LEDGF: a leukemia-specific target

The goal of precision medicine is to be able to specifically target the disease state in individual patients with minimal toxic side effects. A detailed understanding of the molecular basis of a disease is an important aspect of achieving this goal. Part of this is understanding the context-dependent activity of specific targets, the most important comparison being normal cells vs the disease state. It is challenging to answer these questions precisely in humans; thus, animal models provide a robust system for answering clearly defined questions about context specific function.
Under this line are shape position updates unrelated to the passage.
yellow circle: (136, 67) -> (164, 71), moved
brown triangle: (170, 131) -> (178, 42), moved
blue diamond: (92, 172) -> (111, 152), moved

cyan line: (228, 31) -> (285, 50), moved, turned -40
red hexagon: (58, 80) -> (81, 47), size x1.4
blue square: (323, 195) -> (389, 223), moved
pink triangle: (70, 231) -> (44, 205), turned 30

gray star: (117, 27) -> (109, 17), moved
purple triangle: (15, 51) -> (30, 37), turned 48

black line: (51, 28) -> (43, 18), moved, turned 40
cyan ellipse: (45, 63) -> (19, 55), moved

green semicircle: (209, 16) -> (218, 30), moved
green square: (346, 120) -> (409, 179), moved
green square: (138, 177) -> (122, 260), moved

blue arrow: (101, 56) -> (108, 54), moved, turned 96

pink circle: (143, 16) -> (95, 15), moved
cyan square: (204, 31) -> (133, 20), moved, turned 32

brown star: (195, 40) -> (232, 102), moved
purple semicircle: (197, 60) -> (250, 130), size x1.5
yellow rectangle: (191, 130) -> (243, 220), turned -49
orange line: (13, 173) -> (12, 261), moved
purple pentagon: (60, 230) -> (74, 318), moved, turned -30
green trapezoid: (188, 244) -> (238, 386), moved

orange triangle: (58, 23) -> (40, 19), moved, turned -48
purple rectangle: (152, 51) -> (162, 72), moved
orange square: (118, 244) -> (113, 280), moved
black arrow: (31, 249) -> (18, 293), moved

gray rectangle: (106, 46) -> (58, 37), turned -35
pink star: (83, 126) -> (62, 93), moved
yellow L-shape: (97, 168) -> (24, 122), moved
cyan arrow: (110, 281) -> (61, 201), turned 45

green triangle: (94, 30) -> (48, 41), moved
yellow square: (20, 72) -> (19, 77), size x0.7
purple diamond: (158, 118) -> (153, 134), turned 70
LEDGF (also known as PC4 and SFRS1-interacting protein 1 or PSIP1) was originally identified as the p75/p52 component of PC4, a transcriptional coactivator.²  It is also famous for being the integration target of HIV.³  Importantly, LEDGF also has a crucial role in the development of a rare but aggressive subset of leukemias caused by mutations in the mixed lineage leukemia (MLL) gene.⁴  The most common MLL mutations fuse MLL in frame with a wide range of different partner genes creating novel fusion proteins (MLL-FPs).⁵  MLL-FPs cause leukemia by binding to gene targets and causing their inappropriate upregulation. LEDGF was originally proposed to be crucial for anchoring MLL-FP proteins to their specific gene targets,⁴  but more recent work has suggested that LEDGF may instead have a different role in controlling the assembly of other transcription components at gene targets.⁶ 

Because LEDGF has a clear importance in leukemia progression, several attempts have been made to inhibit the LEDGF/MLL-FP interaction.^4,7,-9  One key piece of information that has been missing until now is whether a robust inhibitor would disrupt normal blood development. In other words, is there a therapeutic window where one could effectively target LEDGF without causing more general toxic effects in the blood system?
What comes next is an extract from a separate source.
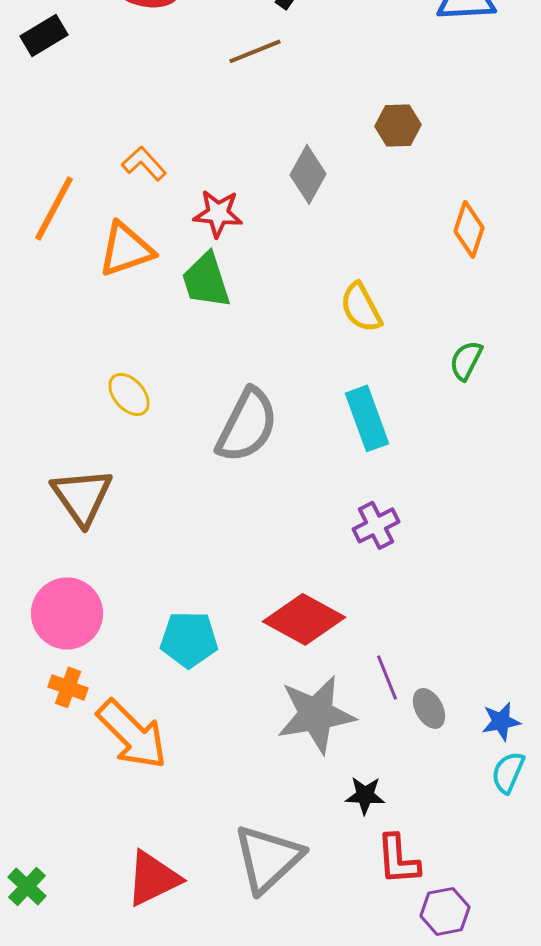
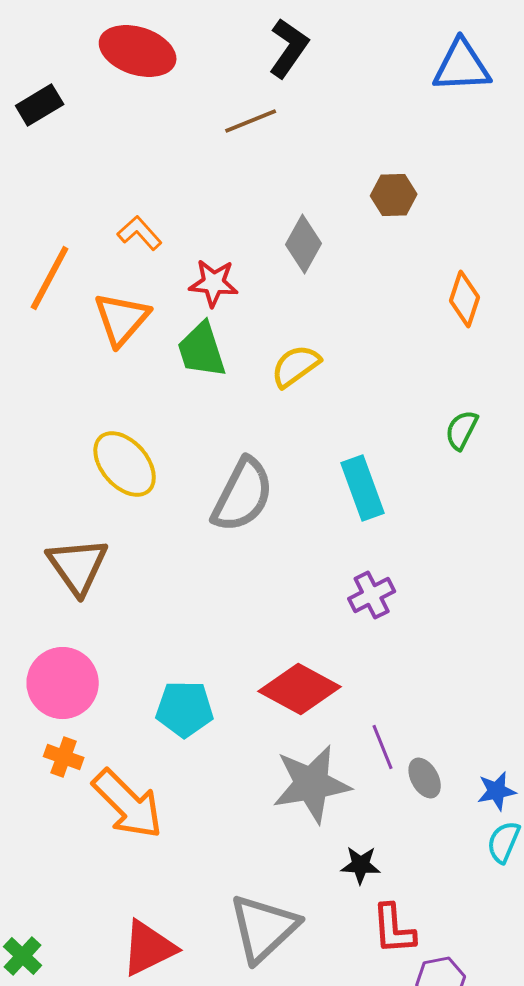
orange triangle: (126, 249) -> (122, 319), turned -30
yellow semicircle: (361, 307) -> (296, 366), moved, turned 82
yellow ellipse: (129, 394) -> (125, 464), size x1.5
Using a hematopoietic-specific knockout system, El Ashkar et al completely removed LEDGF from normal blood cells in the mouse. They found that, although there were some measurable defects in hematopoiesis, overall the mice were healthy and still retained a fully functional hematopoietic system. Conversely, cells that were deleted for LEDGF were completely resistant to developing MLL-FP–driven leukemia, although other oncogenes were still able to transform these cells.¹  Together, these data suggest that it is now worth developing more robust inhibitors to LEDGF because it appears to be possible to disrupt MLL-FP leukemogenesis without affecting normal blood cell development.
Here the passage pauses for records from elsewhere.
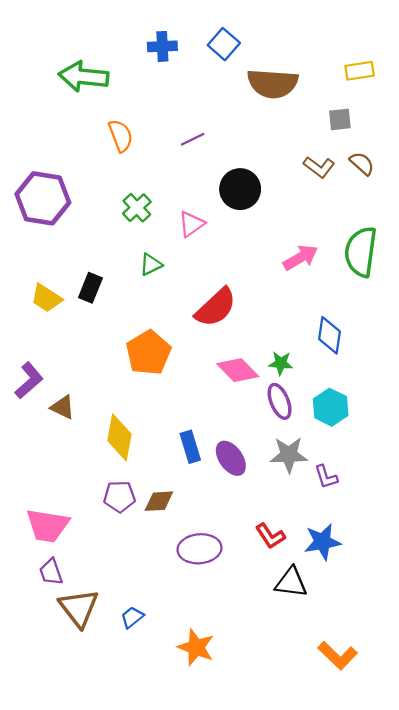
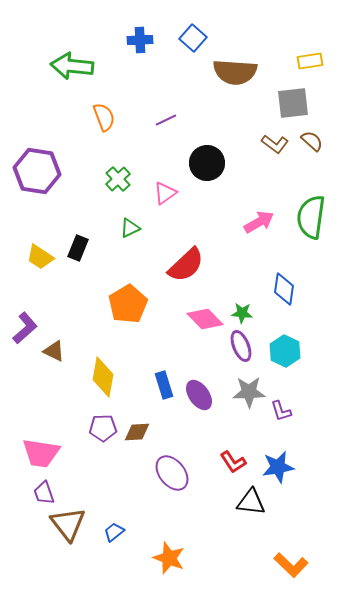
gray square: (340, 119) -> (293, 103), size x1.6
purple ellipse: (200, 549) -> (172, 473), turned 57

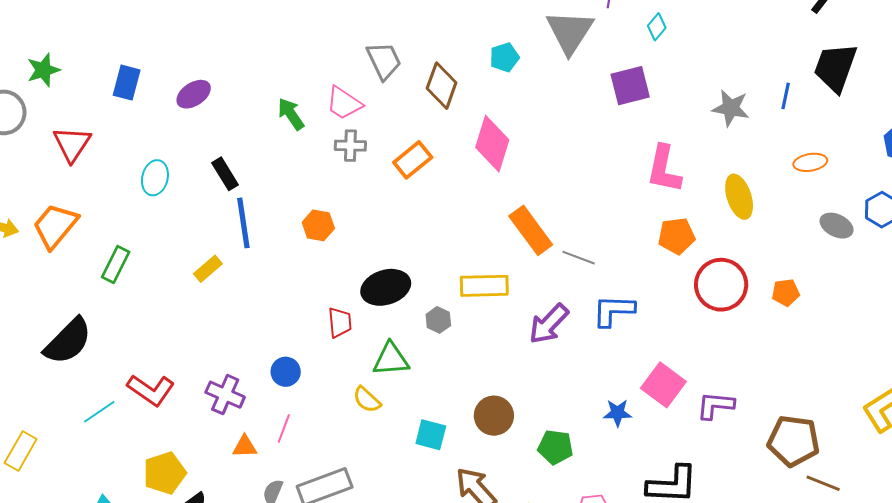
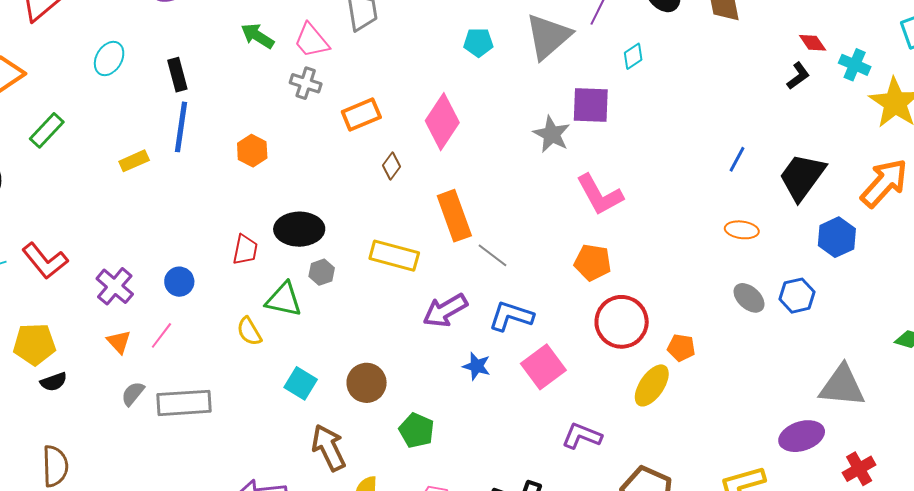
black trapezoid: (835, 67) -> (802, 177), moved
brown diamond: (442, 86) -> (391, 166), moved, size x0.6
gray star: (731, 108) -> (552, 134), moved
green arrow: (291, 114) -> (258, 36), turned -40
pink L-shape: (664, 169) -> (600, 195), turned -57
yellow ellipse: (739, 197) -> (652, 385), moved, turned 36
gray hexagon: (438, 320) -> (322, 272), moved
pink square: (663, 385) -> (543, 367), moved
blue star: (618, 413) -> (477, 366), moved
orange triangle: (245, 447) -> (119, 342), turned 32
Although this work focuses on a specific target protein that is only important in a rare subset of leukemias, it represents an important proof of principle. This study provides an important example of the robust information needed to justify a more comprehensive drug development program. It also highlights that there may be very few general targets that will work across multiple different cancers. If this is the case, individual patients may themselves represent their own rare kind of cancer, potentially requiring similar specific information on an increasingly wide range of different candidate therapeutic targets.